Note: I don't know Garrett, we're not friends, just wanted to add another
voice.

------
madrobby
I'm the co-founder of a successful SaaS (<http://letsfreckle.com/>) and would
easily have paid $300 for the spreadsheet alone.

I wish I had had the spreadsheet back when we started. Garrett seriously got
your back on the finances of a bootstrapped SaaS.

------
JohnHammersley
Just bought a copy - I remember reading through the slides and thought there
was a lot of good stuff there.

Whilst $79 may seem a lot for a pdf and a spreadsheet, it's really very little
to pay for good advice! There really is no way to learn other than to do it
and make your own mistakes on the way, but having something like this to hand
should help you recover quicker, and if you avoid a few pitfalls because of
it, all the better :-)

------
jkulmala
I just finished reading this and it's a goldmine of information.

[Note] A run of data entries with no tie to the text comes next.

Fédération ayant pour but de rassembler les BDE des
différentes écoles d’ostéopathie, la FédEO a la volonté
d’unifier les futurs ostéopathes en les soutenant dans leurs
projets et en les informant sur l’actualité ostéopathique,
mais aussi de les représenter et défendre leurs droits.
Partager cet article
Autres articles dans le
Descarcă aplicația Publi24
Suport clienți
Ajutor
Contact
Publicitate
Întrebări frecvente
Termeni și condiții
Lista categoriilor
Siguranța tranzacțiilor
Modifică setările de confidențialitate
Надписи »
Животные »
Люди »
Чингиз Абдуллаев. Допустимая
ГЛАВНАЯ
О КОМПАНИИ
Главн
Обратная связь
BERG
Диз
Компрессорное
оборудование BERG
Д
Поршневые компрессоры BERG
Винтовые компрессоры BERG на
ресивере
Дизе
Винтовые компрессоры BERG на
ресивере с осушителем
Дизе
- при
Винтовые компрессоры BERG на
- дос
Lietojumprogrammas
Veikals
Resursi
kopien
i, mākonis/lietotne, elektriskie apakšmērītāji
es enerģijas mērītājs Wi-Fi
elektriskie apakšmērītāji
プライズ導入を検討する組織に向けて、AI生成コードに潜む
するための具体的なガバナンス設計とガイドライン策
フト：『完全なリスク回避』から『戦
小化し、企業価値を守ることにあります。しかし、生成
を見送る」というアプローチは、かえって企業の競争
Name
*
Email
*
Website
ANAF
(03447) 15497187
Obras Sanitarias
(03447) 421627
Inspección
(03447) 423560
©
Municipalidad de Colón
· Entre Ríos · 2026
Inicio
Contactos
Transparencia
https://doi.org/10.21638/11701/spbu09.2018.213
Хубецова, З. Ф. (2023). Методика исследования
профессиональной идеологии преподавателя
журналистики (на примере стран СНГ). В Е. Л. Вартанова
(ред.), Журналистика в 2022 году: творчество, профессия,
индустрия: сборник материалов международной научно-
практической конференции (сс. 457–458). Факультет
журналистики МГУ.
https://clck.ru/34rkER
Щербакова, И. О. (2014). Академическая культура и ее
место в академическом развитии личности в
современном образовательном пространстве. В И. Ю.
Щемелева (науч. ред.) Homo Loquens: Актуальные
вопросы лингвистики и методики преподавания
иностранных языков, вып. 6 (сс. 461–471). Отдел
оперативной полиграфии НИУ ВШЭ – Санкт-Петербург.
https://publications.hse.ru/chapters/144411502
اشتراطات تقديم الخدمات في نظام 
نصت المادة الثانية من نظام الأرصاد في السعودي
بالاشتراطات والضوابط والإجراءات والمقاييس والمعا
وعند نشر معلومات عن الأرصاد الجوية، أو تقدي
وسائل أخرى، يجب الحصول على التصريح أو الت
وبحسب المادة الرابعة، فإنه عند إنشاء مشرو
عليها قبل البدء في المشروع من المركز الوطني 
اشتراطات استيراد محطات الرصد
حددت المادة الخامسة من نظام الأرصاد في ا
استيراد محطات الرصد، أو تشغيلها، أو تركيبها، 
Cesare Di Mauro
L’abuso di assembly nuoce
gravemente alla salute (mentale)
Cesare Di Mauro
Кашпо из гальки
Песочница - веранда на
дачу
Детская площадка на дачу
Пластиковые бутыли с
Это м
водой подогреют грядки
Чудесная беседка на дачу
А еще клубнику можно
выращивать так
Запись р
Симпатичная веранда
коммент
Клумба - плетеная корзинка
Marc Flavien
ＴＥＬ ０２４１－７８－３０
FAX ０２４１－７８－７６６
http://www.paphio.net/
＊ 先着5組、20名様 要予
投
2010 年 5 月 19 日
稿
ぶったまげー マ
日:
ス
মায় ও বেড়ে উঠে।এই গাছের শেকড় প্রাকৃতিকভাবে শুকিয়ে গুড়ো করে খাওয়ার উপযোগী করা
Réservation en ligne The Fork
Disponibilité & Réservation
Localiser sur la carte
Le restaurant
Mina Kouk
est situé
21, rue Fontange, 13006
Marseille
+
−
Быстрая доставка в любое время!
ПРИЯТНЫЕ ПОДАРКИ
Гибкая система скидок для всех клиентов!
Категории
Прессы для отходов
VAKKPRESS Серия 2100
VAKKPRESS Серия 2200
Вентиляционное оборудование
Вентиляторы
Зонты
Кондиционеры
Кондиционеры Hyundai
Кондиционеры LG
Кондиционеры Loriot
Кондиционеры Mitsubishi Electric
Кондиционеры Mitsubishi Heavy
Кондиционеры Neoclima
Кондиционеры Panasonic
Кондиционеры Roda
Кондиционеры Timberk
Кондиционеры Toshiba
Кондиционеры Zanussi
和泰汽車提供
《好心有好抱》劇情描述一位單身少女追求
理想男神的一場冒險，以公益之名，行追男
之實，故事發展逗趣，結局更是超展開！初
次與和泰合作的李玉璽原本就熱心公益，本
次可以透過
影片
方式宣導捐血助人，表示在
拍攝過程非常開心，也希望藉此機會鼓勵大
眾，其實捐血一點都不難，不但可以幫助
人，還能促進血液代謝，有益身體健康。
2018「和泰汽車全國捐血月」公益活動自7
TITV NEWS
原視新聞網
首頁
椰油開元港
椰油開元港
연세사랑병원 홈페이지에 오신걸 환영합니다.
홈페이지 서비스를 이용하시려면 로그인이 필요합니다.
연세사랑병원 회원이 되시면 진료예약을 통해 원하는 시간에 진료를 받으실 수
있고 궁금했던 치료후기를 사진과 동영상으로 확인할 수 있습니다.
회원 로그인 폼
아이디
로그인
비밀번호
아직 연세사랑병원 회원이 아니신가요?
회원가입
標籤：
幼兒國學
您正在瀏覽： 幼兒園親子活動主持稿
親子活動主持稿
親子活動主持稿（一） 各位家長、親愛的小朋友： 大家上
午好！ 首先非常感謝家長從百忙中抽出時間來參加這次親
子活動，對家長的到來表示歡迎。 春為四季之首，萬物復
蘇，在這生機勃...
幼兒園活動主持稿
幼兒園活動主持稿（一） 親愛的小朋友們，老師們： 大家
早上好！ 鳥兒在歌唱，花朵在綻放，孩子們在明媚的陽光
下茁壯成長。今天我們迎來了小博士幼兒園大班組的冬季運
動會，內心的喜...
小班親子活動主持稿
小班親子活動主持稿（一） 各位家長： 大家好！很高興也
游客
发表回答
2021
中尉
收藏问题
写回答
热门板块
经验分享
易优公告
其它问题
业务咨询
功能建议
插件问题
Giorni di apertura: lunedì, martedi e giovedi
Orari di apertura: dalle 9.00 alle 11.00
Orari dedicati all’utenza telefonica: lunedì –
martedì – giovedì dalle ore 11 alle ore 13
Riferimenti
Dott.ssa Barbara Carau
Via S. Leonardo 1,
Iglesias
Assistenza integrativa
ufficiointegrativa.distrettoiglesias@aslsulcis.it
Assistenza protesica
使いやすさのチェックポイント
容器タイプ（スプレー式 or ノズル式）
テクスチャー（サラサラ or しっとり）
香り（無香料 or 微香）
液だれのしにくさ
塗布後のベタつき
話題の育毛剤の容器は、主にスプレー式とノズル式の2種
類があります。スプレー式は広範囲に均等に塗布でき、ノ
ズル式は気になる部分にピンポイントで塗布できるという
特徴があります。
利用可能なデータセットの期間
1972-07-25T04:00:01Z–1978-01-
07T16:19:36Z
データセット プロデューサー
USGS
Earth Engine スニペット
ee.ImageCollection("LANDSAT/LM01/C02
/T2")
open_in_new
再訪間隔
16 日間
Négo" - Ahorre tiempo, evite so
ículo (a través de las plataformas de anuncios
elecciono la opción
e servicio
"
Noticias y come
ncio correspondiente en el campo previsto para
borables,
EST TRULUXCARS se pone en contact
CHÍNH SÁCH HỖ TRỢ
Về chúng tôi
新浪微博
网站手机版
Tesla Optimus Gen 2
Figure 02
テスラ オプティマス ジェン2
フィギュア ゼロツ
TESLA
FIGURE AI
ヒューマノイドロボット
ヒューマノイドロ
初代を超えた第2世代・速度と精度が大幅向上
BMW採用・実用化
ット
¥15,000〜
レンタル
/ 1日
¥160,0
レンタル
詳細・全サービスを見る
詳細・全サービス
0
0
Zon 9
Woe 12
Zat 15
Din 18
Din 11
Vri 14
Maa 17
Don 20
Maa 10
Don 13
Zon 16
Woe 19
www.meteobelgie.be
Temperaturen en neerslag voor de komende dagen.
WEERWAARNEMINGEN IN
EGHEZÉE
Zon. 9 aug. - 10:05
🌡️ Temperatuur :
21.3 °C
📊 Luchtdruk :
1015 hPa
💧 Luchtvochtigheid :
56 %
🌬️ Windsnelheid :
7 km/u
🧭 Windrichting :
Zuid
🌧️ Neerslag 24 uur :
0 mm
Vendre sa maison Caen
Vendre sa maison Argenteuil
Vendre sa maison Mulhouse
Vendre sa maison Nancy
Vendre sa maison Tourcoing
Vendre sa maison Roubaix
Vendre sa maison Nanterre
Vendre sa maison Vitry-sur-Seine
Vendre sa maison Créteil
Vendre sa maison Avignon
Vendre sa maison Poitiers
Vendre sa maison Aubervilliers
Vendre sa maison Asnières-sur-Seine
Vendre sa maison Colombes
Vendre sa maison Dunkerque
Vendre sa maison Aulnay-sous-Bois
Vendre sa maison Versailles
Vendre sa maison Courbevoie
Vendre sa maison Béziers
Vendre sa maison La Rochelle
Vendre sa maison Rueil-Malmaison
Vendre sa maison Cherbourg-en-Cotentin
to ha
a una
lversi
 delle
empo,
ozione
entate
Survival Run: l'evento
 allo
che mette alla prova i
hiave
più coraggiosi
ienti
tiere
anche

If anything, it's priced too low ;)

The best part for me was the focus on bootstrapping costs and the lists of
things to take into account when budgeting.

------
scottmagdalein
Garrett, I'm buying your book. Definitely.

Question: How long did it take you to write the book and build the
spreadsheets? I don't mean hours. I mean, from the day you started to the day
you said "ok, done", how long was that?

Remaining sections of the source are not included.